Bug 431081

Summary: [RHEL4.6]: Under load, an i386 PV guest on i386 HV will hang during save/restore
Product: Red Hat Enterprise Linux 4 Reporter: Don Dutile (Red Hat) <ddutile>
Component: kernel-xenAssignee: Don Dutile (Red Hat) <ddutile>
Status: CLOSED ERRATA QA Contact: Martin Jenner <mjenner>
Severity: high Docs Contact:
Priority: high    
Version: 4.6CC: ddutile, ijc, xen-maint
Target Milestone: betaKeywords: Reopened
Target Release: ---   
Hardware: i386   
OS: Linux   
Whiteboard:
Fixed In Version: RHSA-2008-0665 Doc Type: Bug Fix
Doc Text:
Story Points: ---
Clone Of: Environment:
Last Closed: 2008-07-24 19:26:12 UTC Type: ---
Regression: --- Mount Type: ---
Documentation: --- CRM:
Verified Versions: Category: ---
oVirt Team: --- RHEL 7.3 requirements from Atomic Host:
Cloudforms Team: --- Target Upstream Version:
Embargoed:
Bug Depends On: 425471    
Bug Blocks:    
Attachments:
Description Flags
Posted attachment for 4.7 inclusion none

Description Don Dutile (Red Hat) 2008-01-31 16:58:09 UTC
+++ This bug was initially created as a clone of Bug #425471 +++

Description of problem:
My test environment is the following:

dom0: RHEL5.2 i686 kernel, 2.6.18-59.el5xen, 8GB memory, 4 physical CPUs, AMD Rev.

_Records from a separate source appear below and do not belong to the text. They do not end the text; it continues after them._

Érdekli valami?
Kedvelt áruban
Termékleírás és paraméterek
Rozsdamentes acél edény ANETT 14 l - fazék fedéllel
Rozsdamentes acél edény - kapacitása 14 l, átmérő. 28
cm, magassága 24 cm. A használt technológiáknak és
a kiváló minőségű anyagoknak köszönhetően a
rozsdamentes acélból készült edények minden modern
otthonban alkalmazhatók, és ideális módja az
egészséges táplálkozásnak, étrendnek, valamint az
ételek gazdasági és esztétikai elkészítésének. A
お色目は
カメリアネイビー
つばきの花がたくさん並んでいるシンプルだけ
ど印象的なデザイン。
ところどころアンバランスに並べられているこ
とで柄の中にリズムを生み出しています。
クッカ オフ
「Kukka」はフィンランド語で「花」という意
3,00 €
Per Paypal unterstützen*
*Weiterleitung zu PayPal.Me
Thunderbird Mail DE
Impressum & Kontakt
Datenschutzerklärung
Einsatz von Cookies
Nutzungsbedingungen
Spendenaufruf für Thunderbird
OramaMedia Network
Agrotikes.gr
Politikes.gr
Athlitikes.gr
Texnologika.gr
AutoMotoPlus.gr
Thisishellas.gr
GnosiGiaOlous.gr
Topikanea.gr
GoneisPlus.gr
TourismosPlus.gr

F
domU: RHEL5.2 i686 kernel, 2.6.18-59.el5xen, 1GB memory, 4 vCPUs

Inside the domU, I run a kernel compile in a loop with "make -j5".
On the dom0, I run an "xm save <dom> /var/lib/xen/save/<dom>-save ; xm restore
/var/lib/xen/save/<dom>-save" in a loop.

After about 100 iterations of the above save/restore loop, the save will hang,
with the following messages in the domU console:

do_IRQ: stack overflow: 488
 [<c0406e3c>] <1>BUG: unable to handle kernel paging request at virtual address
35416001

(full stack trace is attached).  Note that with the same load, I do not see this
problem on x86_64.

-- Additional comment from clalance on 2007-12-14 16:24 EST --
Created an attachment (id=289491)
Full stack trace when the crash occurs


-- Additional comment from ijc.uk on 2008-01-18 11:36 EST --
I think we might be seeing similar on 2.6.18-53.1.4.el5 (plus fixes for the bugs
which we have reported against 5.1) when doing migration under load.

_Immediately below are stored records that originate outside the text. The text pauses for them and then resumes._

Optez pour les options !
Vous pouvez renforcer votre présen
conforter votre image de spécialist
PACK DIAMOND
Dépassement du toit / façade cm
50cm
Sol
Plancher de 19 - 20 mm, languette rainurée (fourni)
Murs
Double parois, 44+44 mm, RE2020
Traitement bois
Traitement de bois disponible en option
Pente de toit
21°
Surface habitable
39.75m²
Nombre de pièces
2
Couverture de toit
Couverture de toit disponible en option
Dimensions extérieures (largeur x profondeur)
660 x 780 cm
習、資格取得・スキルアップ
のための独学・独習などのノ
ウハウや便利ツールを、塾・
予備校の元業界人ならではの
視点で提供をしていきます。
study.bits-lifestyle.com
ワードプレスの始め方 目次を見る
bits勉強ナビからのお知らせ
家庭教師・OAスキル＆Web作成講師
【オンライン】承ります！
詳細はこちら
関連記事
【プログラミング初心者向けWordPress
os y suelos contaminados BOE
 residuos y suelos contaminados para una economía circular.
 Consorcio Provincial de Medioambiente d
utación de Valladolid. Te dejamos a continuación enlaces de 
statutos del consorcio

Unfortunately either the dump_trace() code is buggy or our attempt to call it
causes us to really overflow so our backtrace is less useful than yours. I will
attach it anyway.

-- Additional comment from ijc.uk on 2008-01-18 11:37 EST --
Created an attachment (id=292173)
Another similar stack trace


-- Additional comment from ddutile on 2008-01-30 15:46 EST --
Created an attachment (id=293483)
vcpu-init stack overflow patch


-- Additional comment from ddutile on 2008-01-30 15:47 EST --
Ian,

Can you give the patch in #4 a try in your test scenario.
Seems to work for our test case (so far; test look exceeding 140 now; will let
it continue to run overnight...)

- Don

-- Additional comment from clalance on 2008-01-30 16:35 EST --
The patch attached here looks like it will work, because __cpu_up() is
serialized in the common kernel/cpu.c code.  That being said, it looks like
upstream LKML xen went a different way, and just used some kzalloc() memory in
arch/x86/xen/smp.c (their equivalent to drivers/xen/core/smpboot.c).  There's no
real changeset to point to; it was merged into Linus's tree that way.  Anyway,
just thought I'd point this out, since this way has some additional upstream
testing behind it.

Chris Lalancette

-- Additional comment from ddutile on 2008-01-30 17:09 EST --
Created an attachment (id=293499)
Updated/new patch based on LKML version; note: used kmalloc & memset so it
works on older linux versions.


-- Additional comment from ddutile on 2008-01-30 17:25 EST --
Created an attachment (id=293504)
oops... last patch had incorrect memset;  caught it before starting overnight
test..... nothing like exchanging one stack overflow for a stack trashing! ;-)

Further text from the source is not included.